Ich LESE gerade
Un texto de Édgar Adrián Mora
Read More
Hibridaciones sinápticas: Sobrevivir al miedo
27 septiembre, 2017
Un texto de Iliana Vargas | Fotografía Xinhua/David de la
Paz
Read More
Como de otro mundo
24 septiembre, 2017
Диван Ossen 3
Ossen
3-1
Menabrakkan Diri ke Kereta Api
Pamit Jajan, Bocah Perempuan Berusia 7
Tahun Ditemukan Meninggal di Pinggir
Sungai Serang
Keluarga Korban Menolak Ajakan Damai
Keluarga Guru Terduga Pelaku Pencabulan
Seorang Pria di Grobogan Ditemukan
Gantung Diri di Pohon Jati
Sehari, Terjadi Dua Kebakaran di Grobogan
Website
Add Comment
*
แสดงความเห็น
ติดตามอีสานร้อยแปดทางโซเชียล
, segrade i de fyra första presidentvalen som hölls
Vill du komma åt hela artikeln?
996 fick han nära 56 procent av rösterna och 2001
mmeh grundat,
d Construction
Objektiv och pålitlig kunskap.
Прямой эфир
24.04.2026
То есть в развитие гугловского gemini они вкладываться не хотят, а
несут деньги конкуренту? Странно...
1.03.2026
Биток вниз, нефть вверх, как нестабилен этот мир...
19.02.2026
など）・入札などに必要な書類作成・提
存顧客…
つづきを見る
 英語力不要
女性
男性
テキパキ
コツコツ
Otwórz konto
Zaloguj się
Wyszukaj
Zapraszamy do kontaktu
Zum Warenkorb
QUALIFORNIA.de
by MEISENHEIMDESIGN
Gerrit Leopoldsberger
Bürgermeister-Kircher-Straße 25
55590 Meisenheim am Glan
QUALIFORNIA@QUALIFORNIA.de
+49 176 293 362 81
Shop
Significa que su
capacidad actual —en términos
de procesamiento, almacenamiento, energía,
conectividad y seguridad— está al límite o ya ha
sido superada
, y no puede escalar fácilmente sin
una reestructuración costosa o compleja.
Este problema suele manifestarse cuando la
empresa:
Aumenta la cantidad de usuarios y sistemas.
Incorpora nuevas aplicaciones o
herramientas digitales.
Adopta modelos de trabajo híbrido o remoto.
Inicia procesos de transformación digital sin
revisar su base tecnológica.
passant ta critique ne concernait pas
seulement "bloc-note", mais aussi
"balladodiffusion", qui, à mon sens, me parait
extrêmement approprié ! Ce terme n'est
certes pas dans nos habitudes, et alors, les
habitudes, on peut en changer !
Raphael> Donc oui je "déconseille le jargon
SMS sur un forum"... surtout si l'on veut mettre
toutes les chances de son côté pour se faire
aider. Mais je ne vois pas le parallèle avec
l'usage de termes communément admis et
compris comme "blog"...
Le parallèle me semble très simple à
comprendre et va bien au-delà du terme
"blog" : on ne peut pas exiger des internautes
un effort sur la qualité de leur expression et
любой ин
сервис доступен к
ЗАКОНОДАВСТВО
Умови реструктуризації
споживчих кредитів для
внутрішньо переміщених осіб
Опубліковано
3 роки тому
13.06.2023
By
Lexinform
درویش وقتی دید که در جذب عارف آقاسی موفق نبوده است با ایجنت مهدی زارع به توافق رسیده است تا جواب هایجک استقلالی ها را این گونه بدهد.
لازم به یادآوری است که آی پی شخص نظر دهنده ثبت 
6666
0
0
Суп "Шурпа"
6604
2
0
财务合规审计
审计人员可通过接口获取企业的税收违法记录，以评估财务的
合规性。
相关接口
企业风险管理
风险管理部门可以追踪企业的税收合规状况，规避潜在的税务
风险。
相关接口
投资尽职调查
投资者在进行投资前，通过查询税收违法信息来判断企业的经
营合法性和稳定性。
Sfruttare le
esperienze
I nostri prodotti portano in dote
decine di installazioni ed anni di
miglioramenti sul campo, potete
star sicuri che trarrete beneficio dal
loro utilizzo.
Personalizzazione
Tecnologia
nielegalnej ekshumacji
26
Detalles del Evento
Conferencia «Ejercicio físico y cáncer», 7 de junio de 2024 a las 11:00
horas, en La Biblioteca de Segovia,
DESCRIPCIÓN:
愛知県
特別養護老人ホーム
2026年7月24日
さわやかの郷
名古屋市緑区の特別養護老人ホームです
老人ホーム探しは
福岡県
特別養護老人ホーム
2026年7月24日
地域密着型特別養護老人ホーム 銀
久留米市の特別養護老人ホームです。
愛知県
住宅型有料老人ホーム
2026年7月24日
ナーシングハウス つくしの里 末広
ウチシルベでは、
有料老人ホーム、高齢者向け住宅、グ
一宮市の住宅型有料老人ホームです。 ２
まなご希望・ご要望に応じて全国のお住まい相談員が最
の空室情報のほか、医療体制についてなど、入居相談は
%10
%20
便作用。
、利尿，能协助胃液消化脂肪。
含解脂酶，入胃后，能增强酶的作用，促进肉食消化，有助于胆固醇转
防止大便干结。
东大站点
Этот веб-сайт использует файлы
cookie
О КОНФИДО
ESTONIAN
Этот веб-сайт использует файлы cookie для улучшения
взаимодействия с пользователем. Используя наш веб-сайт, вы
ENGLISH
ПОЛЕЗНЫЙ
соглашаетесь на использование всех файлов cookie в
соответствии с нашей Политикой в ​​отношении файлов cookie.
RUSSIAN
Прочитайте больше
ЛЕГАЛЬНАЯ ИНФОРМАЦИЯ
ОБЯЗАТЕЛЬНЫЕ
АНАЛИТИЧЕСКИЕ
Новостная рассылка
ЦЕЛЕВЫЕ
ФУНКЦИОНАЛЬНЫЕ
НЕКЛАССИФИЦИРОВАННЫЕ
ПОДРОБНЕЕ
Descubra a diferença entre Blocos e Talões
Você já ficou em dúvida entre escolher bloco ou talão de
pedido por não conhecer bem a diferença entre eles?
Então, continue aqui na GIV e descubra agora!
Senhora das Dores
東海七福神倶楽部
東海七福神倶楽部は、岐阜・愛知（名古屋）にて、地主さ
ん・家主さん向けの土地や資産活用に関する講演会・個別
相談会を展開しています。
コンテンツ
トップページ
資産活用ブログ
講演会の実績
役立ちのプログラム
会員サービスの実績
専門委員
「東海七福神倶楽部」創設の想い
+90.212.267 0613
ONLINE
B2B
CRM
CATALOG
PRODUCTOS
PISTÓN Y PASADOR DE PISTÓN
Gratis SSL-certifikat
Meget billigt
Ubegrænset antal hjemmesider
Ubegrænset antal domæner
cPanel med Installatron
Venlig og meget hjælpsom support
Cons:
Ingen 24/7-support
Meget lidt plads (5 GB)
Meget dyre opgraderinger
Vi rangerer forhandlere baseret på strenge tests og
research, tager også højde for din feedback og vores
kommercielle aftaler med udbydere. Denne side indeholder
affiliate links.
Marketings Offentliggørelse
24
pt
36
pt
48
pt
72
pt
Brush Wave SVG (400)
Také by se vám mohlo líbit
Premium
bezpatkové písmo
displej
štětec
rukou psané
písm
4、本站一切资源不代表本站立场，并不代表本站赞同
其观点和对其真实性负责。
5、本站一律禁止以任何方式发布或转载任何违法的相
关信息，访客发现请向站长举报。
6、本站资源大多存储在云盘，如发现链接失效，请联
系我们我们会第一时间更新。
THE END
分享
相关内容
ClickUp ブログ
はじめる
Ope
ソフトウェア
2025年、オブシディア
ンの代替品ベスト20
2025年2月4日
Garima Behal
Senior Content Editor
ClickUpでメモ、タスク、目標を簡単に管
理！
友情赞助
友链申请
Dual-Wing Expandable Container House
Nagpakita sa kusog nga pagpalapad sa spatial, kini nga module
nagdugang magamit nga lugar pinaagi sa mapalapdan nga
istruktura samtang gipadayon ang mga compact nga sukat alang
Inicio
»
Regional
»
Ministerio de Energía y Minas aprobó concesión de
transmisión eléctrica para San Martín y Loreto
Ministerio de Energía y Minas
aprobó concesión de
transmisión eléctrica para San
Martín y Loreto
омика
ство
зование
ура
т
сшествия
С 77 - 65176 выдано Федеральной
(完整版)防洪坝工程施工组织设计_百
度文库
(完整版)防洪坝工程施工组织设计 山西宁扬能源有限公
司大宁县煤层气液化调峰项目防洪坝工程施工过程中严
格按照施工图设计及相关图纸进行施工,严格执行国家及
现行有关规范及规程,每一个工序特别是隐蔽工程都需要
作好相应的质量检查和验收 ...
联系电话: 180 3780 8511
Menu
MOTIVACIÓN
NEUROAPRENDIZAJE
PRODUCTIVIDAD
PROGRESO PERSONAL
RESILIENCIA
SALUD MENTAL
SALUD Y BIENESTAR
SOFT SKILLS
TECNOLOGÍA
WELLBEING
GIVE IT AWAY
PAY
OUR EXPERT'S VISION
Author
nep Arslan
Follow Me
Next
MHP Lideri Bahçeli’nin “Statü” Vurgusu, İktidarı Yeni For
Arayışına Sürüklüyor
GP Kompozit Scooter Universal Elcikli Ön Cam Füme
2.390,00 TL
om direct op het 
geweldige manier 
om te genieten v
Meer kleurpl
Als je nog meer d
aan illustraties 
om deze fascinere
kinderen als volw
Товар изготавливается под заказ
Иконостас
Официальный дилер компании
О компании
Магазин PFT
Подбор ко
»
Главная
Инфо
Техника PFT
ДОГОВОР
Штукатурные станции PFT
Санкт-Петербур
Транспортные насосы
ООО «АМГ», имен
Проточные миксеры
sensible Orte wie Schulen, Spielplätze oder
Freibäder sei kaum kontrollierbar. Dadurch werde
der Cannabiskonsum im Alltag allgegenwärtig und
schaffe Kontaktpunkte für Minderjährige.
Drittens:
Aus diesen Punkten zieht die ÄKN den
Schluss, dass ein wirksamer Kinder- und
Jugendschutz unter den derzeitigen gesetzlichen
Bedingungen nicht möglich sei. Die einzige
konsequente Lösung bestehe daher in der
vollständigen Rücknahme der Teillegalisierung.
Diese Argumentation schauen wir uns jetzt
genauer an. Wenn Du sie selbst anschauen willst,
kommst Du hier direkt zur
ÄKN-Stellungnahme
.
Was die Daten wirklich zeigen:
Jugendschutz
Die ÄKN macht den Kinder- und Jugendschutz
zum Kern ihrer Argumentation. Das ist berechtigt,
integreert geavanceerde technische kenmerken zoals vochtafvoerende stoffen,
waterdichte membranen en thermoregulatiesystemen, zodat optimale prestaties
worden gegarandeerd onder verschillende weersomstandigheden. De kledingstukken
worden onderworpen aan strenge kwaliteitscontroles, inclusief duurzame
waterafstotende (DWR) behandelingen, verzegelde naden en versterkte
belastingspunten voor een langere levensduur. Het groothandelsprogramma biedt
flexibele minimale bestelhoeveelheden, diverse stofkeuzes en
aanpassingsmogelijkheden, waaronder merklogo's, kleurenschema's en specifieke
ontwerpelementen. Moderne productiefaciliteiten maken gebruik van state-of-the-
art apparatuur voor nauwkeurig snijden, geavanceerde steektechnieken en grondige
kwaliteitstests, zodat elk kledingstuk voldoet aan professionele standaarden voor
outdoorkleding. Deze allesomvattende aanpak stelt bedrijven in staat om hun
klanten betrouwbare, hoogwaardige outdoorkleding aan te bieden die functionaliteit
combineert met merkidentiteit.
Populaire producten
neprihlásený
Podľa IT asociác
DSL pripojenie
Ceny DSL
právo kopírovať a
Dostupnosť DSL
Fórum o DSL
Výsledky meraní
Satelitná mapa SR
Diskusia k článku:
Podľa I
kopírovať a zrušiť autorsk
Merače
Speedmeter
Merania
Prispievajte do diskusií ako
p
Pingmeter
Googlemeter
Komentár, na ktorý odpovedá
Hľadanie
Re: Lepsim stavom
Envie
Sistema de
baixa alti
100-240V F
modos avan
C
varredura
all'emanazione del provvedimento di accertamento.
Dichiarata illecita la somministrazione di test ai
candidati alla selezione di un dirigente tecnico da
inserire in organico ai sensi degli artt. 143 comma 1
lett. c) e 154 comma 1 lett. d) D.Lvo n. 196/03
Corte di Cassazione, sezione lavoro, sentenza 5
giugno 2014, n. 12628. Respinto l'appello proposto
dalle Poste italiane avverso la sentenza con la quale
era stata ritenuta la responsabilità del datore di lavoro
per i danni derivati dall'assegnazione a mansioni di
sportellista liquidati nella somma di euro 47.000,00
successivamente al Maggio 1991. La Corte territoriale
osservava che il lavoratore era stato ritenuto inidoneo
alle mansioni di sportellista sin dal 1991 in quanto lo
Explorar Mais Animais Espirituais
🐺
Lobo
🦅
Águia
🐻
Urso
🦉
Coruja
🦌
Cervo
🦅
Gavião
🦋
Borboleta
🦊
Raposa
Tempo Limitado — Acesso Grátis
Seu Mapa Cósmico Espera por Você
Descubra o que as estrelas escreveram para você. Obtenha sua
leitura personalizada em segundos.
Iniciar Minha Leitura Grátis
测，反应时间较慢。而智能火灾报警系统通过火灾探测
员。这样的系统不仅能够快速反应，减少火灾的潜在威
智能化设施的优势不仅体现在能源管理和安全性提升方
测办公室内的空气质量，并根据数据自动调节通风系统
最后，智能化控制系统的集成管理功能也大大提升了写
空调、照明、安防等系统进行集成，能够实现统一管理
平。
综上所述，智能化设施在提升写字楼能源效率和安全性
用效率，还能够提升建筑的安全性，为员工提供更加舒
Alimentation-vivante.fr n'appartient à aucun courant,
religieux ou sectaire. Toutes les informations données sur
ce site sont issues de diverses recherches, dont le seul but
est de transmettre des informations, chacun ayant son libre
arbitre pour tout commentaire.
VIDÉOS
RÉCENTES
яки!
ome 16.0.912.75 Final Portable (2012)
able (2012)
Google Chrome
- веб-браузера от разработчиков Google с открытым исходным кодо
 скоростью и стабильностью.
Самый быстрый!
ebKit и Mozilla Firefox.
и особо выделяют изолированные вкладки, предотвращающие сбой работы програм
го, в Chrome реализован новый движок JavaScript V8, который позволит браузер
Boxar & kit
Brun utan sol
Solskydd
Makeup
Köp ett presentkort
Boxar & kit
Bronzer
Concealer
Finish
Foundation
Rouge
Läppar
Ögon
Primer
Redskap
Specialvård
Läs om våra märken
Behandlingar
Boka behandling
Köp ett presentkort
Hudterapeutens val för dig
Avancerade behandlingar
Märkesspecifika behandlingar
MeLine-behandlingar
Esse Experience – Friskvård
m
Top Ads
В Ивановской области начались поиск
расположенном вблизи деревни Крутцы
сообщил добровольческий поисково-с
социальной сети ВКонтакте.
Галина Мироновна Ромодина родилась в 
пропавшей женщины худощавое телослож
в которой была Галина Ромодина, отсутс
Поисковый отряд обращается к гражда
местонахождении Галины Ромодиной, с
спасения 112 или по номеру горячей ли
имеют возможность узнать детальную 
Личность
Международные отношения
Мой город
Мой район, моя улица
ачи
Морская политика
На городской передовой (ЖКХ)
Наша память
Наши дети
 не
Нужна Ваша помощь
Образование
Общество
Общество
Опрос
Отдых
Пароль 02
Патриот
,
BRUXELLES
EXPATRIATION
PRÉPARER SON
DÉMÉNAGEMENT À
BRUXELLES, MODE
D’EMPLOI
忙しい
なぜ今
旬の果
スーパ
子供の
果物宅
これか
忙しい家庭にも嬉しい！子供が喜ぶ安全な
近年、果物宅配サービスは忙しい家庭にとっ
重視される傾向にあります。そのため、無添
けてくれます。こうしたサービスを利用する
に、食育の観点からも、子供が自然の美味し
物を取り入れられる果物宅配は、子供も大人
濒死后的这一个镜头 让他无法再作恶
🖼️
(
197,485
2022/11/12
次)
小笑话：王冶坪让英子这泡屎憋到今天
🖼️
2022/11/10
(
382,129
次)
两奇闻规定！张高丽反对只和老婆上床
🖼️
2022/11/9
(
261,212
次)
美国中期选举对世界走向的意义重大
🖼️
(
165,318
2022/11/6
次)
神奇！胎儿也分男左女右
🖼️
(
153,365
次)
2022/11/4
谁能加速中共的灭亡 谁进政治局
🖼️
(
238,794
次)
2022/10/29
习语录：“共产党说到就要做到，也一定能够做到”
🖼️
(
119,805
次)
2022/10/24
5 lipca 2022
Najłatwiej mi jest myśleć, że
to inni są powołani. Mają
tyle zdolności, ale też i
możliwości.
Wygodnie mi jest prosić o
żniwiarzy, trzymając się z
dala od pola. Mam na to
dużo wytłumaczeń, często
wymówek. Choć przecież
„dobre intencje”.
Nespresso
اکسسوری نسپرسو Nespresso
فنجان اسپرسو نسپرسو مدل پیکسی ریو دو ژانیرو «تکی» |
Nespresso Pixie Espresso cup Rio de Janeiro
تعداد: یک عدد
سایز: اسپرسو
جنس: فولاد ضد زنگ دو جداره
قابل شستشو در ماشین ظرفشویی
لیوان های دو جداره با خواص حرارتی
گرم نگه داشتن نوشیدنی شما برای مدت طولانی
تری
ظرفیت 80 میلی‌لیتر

────────────────────────────────────────

> [WORK INSTRUCTION]:
Print the lines above, unchanged, from the start of the records to the line with "Keluarga Korban Menolak Ajakan Damai", including that final line.

> [EXERCISE RESULT]:
Ich LESE gerade
Un texto de Édgar Adrián Mora
Read More
Hibridaciones sinápticas: Sobrevivir al miedo
27 septiembre, 2017
Un texto de Iliana Vargas | Fotografía Xinhua/David de la
Paz
Read More
Como de otro mundo
24 septiembre, 2017
Диван Ossen 3
Ossen
3-1
Menabrakkan Diri ke Kereta Api
Pamit Jajan, Bocah Perempuan Berusia 7
Tahun Ditemukan Meninggal di Pinggir
Sungai Serang
Keluarga Korban Menolak Ajakan Damai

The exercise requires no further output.